Sunday, June 2, 2013

Mamas don't let your babies give up cable Internet.

I have a data problem that a resident of the USA should not have.  I'm buying bandwidth by the gigabyte.

I convinced myself from my cell phone data usage that I could marginally increase my data plan (giving up my grandfathered unlimited data plan on 3G) and discontinue home Internet altogether.  My home Internet was $99USD/month, the maximum plan with Time Warner.

My usage on my unlimted plan was just over 2GB/month.  I failed to appreciate how much of the actual traffic I was sending over the device was done while connected to wifi (and not using my data plan).  I should have checked this out.  This is where my "expertise" blinded me.

For a $15/month savings, I could get a 8GB/month data plan to share with all my devices!  They threw in a free MiFi (mobile hotspot) device!  What a wise consumer I am!  I'm playing the system and #Winning!

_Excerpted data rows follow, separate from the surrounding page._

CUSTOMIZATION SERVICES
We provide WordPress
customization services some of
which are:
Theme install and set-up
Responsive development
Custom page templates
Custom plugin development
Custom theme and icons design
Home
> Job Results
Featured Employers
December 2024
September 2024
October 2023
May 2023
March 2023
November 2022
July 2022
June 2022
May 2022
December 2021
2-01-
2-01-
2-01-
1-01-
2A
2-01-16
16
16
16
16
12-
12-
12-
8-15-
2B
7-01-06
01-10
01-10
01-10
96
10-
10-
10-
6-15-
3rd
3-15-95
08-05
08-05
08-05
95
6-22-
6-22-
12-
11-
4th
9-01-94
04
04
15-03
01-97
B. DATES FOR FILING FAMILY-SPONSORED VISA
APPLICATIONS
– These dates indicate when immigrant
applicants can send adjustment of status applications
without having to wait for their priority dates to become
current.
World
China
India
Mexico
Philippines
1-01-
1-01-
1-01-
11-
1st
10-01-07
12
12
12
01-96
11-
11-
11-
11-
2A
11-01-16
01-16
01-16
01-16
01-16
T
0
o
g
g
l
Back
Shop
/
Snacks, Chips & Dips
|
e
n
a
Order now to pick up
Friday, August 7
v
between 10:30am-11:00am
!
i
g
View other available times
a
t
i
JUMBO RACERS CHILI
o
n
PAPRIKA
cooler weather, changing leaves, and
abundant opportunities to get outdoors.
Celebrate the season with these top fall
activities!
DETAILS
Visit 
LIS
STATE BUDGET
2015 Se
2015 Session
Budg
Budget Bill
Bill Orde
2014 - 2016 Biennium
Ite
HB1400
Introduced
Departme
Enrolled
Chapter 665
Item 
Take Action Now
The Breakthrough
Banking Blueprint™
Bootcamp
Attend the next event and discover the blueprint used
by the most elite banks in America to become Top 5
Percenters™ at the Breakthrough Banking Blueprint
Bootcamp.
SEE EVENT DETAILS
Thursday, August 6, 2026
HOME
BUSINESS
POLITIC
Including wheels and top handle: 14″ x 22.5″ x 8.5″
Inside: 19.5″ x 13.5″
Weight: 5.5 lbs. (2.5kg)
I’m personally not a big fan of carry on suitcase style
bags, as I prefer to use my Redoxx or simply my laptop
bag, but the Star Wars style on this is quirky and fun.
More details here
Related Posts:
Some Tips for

If I could give up Time Warner I could save a cool Benjamin monthly!

Plus, 4G LTE in NYC is fast!  I was getting better throughput than I got with the maximum level with cable service from Time Warner!

I made the classic mistake of mistaking the cover for the book.  Speed is not really the issue, in fact, the increased speed just makes it easier to use more bandwidth.  I should watch myself when I use a lot of exclamation points to write about something....

16GB might not be enough this month, and that's after a real trim-back on what I stream online over the data plan.  For what I've had to pay in additional fees to Verizon for my data plan I could have the basic level Time Warner cable service.  I'm not saving money, and the service is far inferior.

Fail.

Score:  Verizon 1, Time Warner 1, Me 0.

In hindsight, I should have just converted to the basic level of cable Internet, and honestly, I should have done that in the beginning.  Throughput/Bandwidth is the Internet Service Provider equivalent of the SUV.  Yeah, it's big, it's comfortable, and it encourages habits that ultimately lead to greater consumption of metered resources.

No thanks, I don't need any help with consumption of anything.  I do quite well enough on my own.

Having the MiFi is helpful, but I need to buy unmetered Internet access for home.  This will cost me about $30/month in NYC right now (because Time Warner wants me back), and now I see that I can save that much money directly by reducing my data plan at Verizon to pre-experimental levels.

So, here's the lesson.  Occam's razor.  Giving Time Warner Cable more money for greater throughput is not as good a thing for me as it is for them.  Surprise!

I am vaguely aware that people pay for metered Internet in Europe.  If my European readers would comment on such via the G+ post, I would appreciate it.  I'm curious.  Using metered Internet has really had an interesting effect on my practices, but my term under such conditions was self-imposed, and I didn't like it.  Is that a problem elsewhere?